Before treatment, attending an interview like this would have been a real challenge.
In fact, I don’t think I would’ve made it to the quaint studio, as the idea of using public transport “rife with the perils of contamination”, would have been too much for me. However, I made it fine and arriving at the station I felt like a celebrity, having been greeted with a taxi, with my name on a board, to transport me to the studio where filming was taking place.
At the studio, the lovely Sam and Emma were there to greet me keeping me distracted by engaging me in pleasant conversation until it was my turn to be interviewed. Once it was my turn, Claudia, who had reassured me about the process over the phone and Peter the director explained to me what was going to happen. Whilst this was happening, one of the crew was fitting me with a microphone.
A few years ago, even the thought of another human being touching me would have severely distressed me.
Even if I had gone through the interview, I would have been distracted by the thought of needing to wash urgently – a distraction that I faced when in classes at school and in university lectures.
The set had an old industrial vibe and was filled with an array of chairs and retro objects. I was asked to walk around the room interacting with the objects before being asked to pick a chair to sit in.

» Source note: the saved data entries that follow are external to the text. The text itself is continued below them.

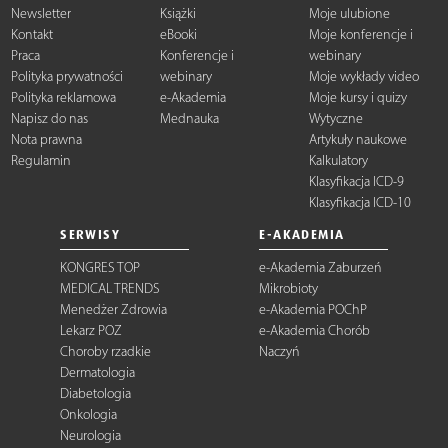
Newsletter
Książki
Moje ulubione
Kontakt
eBooki
Moje konferencje i
Praca
Konferencje i
webinary
Polityka prywatności
webinary
Moje wykłady video
Polityka reklamowa
e-Akademia
Moje kursy i quizy
Napisz do nas
Mednauka
Wytyczne
Nota prawna
Artykuły naukowe
Regulamin
Kalkulatory
Klasyfikacja ICD-9
Klasyfikacja ICD-10
SERWISY
E-AKADEMIA
KONGRES TOP
e-Akademia Zaburzeń
MEDICAL TRENDS
Mikrobioty
Menedżer Zdrowia
e-Akademia POChP
Lekarz POZ
e-Akademia Chorób
Choroby rzadkie
Naczyń
Dermatologia
Diabetologia
Onkologia
Neurologia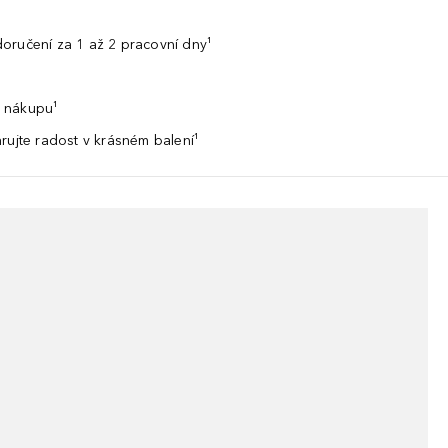
ší vzhled. Všechny produkty StriVectin tuto patentovanou formuli o
oručení za 1 až 2 pracovní dny¹
 nákupu¹
rujte radost v krásném balení¹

This was once my greatest fear, having to touch objects with no prior knowledge of where they have previously been; I would’ve walked straight out of the room! However, having undertaken Exposure Response Prevention, having previously faced my fears & not performing my compulsions and having realised that I did not come to any harm - I felt comfortable interacting with the objects.

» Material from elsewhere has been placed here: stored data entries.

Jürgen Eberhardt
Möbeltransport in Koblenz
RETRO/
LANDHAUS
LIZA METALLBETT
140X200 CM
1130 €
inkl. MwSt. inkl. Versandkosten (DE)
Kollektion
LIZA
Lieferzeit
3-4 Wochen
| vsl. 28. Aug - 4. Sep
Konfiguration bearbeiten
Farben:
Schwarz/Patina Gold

The chair I picked was a leather armchair that I could sink into. It was quite low so it made it difficult for Peter, who was interviewing me. He found a solution by pulling up a child’s chair, used in primary schools, opposite to me. It amused me to see such a tall man sit in a chair made for tiny children, but it was another great example of how the team put me at ease.
I’ve spoken openly about my OCD before to people who are close to me and to people who are complete strangers, but doing it in front of a camera was surreal. It felt like an out of body experience and I was so aware of what I was saying, how I was saying it and my body language that it made me feel extremely self-conscious, but that feeling never came close to the anxieties that I had faced when my OCD was at its worst.
After the interview, I felt drained having invoked, what are still raw, emotions.
The day showed me how far I had come over the last 10 years. It was something I could enjoy, having been in the dire situation of not being able to leave my room.
Hopefully the programme will make you think twice before you use throwaway comments like “I’m so OCD”.